• [Exercise aim] Using the listing below, print exactly everything from the line with "四是公司将加大与一些休闲食品、快消食品的行业龙头合" down to the line with "围绕to B 、to C端进行销售。", both included, and nothing more.

• [Extracted records]
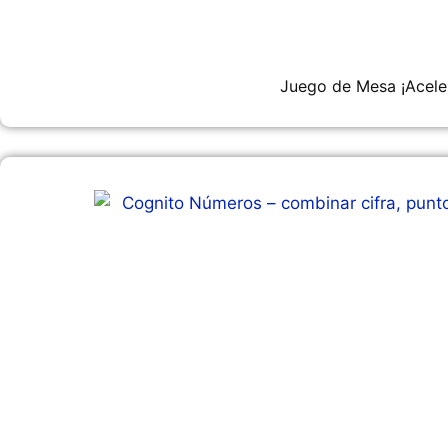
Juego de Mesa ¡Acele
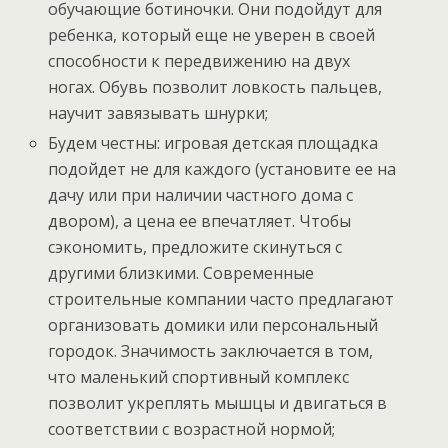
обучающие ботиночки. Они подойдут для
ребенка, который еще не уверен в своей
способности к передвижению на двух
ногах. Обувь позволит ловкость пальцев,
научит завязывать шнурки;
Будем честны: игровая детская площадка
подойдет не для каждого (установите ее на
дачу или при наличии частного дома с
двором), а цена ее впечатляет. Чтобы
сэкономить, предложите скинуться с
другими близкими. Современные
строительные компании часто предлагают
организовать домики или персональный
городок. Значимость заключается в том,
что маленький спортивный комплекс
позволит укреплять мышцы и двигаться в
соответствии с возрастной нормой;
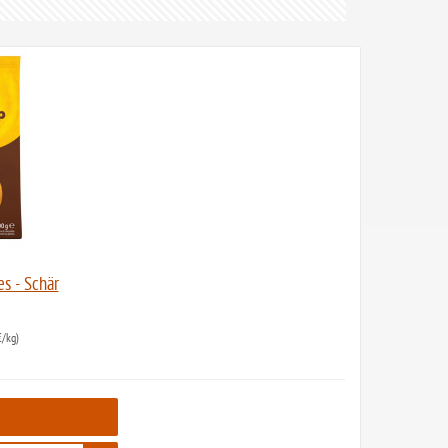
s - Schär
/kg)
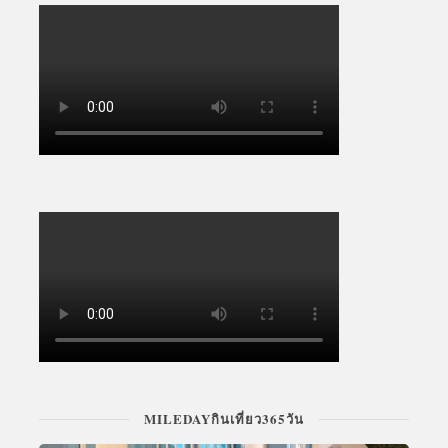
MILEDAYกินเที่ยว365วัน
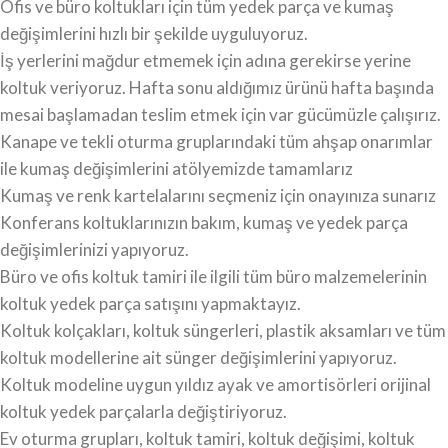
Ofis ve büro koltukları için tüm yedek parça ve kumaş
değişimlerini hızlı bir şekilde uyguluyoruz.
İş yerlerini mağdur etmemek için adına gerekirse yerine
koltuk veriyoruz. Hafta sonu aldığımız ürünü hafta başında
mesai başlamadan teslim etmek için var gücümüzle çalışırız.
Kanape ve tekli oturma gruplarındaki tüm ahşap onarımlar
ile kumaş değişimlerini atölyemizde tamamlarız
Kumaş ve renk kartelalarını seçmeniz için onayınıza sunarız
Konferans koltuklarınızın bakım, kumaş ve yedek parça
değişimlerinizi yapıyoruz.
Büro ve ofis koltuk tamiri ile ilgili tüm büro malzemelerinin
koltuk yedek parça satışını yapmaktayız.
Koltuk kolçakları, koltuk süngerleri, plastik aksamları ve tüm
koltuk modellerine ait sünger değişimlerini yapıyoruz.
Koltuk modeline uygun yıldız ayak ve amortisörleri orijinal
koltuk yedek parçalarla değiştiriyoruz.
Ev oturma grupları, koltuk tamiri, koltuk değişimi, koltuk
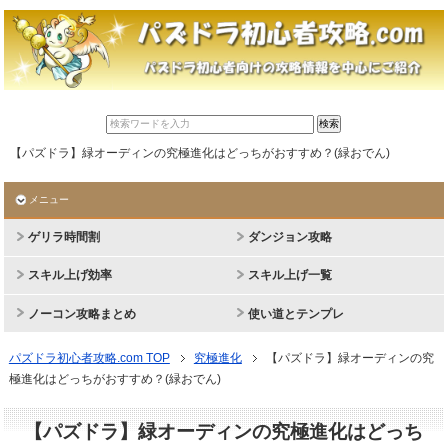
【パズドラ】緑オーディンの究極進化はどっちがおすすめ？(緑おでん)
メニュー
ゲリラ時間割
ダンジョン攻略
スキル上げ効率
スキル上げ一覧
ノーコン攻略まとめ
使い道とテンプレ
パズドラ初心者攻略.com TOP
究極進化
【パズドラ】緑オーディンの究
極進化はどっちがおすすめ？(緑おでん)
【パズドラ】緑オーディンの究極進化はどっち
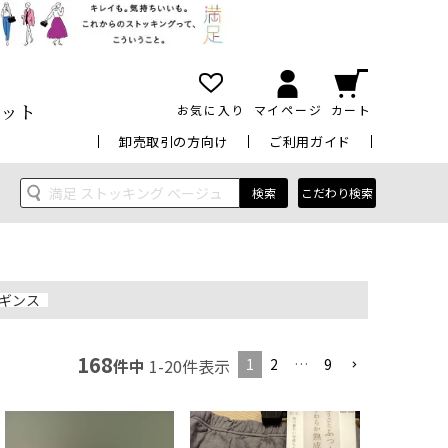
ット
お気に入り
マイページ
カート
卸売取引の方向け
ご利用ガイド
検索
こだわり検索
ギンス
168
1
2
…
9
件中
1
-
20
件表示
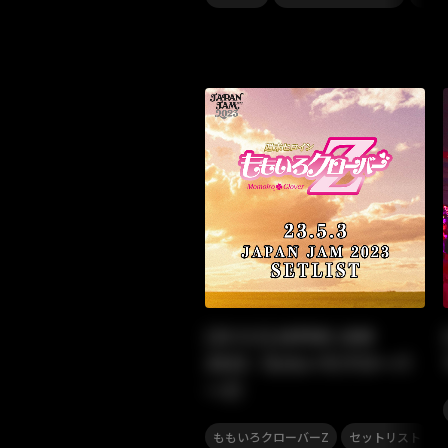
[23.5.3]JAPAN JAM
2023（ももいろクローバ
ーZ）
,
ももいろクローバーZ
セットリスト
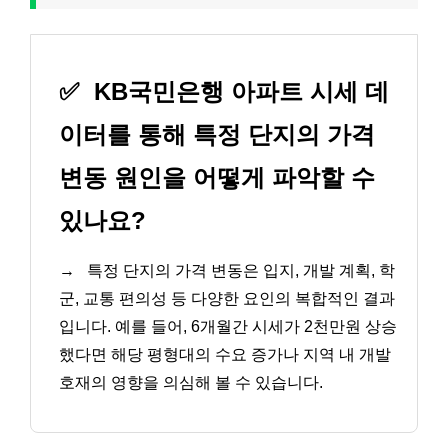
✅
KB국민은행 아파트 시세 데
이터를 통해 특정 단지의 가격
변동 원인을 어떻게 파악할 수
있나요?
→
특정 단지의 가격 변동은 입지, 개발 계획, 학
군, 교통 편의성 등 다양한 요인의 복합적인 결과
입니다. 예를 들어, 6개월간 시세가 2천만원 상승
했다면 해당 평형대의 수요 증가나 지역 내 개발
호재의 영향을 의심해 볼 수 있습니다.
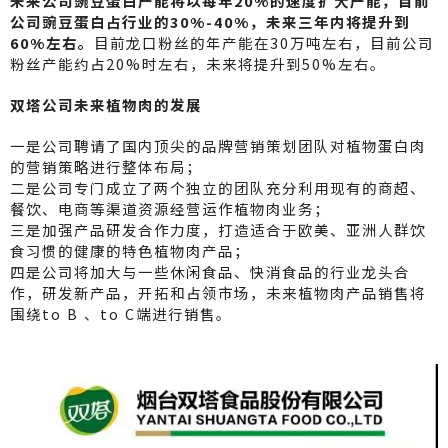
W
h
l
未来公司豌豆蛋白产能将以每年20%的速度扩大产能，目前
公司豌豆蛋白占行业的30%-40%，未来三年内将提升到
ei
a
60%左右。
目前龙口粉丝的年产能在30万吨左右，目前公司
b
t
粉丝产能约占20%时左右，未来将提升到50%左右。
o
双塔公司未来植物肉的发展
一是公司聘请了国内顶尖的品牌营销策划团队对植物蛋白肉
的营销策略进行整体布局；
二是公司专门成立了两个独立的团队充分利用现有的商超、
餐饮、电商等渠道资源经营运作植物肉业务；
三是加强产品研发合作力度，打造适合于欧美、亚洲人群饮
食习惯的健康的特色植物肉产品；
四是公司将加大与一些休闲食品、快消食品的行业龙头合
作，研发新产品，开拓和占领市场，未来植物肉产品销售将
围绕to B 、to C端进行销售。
---
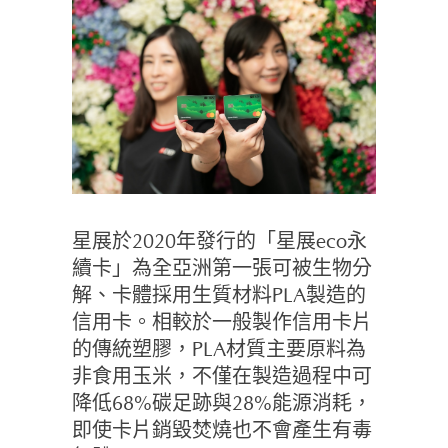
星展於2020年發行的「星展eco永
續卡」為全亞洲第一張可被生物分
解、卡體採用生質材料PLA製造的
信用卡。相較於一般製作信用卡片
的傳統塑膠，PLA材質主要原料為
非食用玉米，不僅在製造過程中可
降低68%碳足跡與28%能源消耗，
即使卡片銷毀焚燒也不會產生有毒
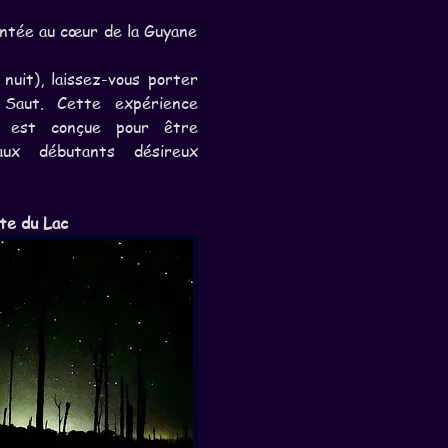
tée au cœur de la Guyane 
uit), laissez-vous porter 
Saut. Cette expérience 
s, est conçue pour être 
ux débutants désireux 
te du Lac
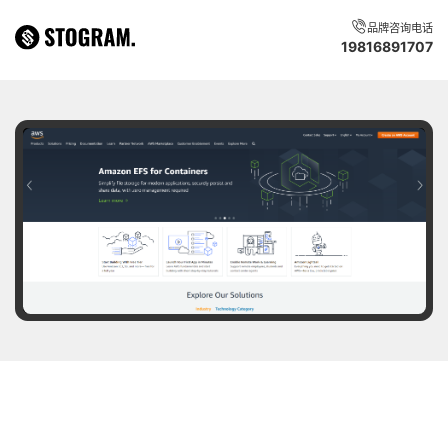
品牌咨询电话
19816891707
---
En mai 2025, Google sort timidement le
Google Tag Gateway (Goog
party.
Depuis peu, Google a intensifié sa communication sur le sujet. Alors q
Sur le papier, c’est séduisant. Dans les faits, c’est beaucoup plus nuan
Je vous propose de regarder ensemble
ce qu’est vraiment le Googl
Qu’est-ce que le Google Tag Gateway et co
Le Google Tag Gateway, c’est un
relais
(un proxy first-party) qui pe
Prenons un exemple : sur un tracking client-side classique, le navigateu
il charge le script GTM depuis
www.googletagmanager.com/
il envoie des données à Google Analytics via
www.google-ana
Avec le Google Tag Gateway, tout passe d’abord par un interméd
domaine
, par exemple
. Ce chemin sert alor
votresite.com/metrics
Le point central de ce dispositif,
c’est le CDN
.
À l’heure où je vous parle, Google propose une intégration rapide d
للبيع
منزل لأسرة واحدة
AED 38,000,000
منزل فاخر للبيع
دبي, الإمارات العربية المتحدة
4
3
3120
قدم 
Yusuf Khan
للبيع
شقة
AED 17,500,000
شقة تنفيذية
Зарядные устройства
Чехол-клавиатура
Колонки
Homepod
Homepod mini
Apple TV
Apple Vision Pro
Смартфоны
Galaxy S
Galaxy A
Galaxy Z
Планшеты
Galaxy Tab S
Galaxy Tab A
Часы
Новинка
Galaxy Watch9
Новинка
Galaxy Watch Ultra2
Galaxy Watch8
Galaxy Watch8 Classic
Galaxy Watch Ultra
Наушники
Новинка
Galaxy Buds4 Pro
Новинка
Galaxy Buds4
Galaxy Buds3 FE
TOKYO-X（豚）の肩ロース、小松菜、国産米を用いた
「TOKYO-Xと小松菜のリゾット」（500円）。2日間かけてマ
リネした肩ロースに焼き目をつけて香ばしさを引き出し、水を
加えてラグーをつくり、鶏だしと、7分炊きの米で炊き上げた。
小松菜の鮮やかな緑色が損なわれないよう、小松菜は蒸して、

• [Exercise answer]
四是公司将加大与一些休闲食品、快消食品的行业龙头合
作，研发新产品，开拓和占领市场，未来植物肉产品销售将
围绕to B 、to C端进行销售。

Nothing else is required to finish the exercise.